Besides, the Packers are in rebuilding mode — building a team in the mold of Thompson and new coach Mike McCarthy. So why not go with a younger player who has the potential to develop into someone more explosive and reliable than Ferguson?

"It's our first year. Everybody's got a clean slate," McCarthy said, presumably tossing Ferguson's disappointing first five seasons into the waste basket.

Of course, the Packers are in the business of winning football games, and they won't get rid of Ferguson unless they can find someone who's clearly better to put in the starting lineup. And therein lies the big question: Will someone among Rod Gardner, a first-round disappointment with the Washington Redskins; Marc Boerigter, who has great size but put together four underwhelming seasons in Kansas City; rookie draft picks Greg Jennings (second round) and Cory Rodgers (fourth); or youngsters like Chad Lucas (NFL Europe touchdown machine), Leo Bookman (former NCAA sprint champion) or Ruvell Martin (who at 6-foot-4 has flashed plenty of potential at the minicamps and OTAs) emerge as a player worthy of taking Ferguson's spot in the starting lineup?

"This offense is really designed for me, for my strengths. Intermediate routes, getting the ball, making somebody miss and getting up the field." Ferguson said.

True, but Gardner, Boerigter, Bookman and Martin are bigger guys, and Jennings and Rodgers, by virtue of their draft position, are all but locks to make the final roster.

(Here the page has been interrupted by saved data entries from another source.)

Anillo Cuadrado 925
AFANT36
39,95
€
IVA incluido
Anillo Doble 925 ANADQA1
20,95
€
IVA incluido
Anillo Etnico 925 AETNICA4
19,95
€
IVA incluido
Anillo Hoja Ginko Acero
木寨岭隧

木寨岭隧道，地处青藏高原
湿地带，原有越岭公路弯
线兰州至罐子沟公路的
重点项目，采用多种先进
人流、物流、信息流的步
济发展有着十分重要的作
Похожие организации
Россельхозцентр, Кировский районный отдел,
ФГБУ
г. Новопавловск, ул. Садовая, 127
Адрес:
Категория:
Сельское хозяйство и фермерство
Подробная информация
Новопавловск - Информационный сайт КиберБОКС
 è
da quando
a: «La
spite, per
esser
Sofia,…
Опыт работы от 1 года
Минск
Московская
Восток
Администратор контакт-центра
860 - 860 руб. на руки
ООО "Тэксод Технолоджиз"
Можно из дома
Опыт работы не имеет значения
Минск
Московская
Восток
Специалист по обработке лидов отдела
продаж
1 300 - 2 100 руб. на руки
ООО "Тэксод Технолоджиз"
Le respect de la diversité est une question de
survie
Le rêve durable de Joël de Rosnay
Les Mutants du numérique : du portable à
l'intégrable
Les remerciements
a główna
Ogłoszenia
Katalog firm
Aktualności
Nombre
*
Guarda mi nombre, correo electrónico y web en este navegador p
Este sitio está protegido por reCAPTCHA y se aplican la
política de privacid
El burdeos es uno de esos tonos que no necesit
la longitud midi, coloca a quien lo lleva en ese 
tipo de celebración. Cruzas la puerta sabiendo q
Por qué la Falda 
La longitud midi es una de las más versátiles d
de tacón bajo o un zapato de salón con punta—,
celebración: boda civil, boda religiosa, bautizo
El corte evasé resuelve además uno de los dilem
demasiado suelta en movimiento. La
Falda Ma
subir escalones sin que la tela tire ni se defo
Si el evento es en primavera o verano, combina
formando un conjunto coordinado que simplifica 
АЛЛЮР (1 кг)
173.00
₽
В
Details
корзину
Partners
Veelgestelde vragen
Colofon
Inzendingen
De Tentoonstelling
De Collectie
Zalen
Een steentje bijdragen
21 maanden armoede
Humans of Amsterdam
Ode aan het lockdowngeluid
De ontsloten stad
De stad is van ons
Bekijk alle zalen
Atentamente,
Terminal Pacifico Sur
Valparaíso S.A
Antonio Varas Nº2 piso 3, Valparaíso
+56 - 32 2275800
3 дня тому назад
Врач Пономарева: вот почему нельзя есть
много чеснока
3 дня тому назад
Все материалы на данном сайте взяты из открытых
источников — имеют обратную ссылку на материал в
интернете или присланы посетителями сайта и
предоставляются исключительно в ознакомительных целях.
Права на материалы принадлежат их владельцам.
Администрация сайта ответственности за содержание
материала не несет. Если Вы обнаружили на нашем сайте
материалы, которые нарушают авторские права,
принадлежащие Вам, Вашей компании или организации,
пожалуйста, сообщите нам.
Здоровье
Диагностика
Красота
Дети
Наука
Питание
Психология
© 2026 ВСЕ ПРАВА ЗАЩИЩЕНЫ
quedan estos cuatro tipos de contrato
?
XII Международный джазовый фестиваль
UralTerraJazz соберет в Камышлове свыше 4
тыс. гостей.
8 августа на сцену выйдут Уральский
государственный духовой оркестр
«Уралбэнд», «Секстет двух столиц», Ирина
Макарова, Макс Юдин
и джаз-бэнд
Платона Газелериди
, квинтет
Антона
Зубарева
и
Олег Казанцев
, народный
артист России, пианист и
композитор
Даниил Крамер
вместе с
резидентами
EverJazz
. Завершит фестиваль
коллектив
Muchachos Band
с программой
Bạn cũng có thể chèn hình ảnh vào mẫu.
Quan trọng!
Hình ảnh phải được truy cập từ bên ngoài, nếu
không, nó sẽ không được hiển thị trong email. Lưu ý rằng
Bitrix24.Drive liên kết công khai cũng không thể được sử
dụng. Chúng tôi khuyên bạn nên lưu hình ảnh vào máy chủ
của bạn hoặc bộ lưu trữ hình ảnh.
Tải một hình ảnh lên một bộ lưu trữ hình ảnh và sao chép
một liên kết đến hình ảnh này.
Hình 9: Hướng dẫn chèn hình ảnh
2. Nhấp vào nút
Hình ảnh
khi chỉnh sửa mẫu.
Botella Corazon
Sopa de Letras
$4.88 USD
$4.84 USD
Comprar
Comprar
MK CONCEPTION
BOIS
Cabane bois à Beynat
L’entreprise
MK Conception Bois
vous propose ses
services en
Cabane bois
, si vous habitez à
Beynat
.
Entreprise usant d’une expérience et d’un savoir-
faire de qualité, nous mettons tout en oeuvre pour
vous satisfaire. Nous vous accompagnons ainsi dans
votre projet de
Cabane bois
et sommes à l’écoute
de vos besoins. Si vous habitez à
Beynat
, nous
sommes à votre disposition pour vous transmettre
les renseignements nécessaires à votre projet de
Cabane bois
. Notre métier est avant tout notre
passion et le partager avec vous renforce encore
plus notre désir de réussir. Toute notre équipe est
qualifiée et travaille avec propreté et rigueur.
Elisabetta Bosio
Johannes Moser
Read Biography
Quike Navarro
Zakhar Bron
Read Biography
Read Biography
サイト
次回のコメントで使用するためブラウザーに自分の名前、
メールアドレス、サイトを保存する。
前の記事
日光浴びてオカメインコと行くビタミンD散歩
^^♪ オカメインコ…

Nonetheless, while Thompson and McCarthy are building a team with their guys, they won't get rid of Ferguson if he emerges from training camp as the Packers' second-best player. While all of the aforementioned players have the tools to become productive NFL players, do any of them have what it takes to start right away?

Only time will tell, but Ferguson had better realize that his NFL career could be on the line this off-season.

Talking about Martin the other day, Driver offered a word of warning that Ferguson had best heed:

"Just because they're vets doesn't mean they're guaranteed a spot."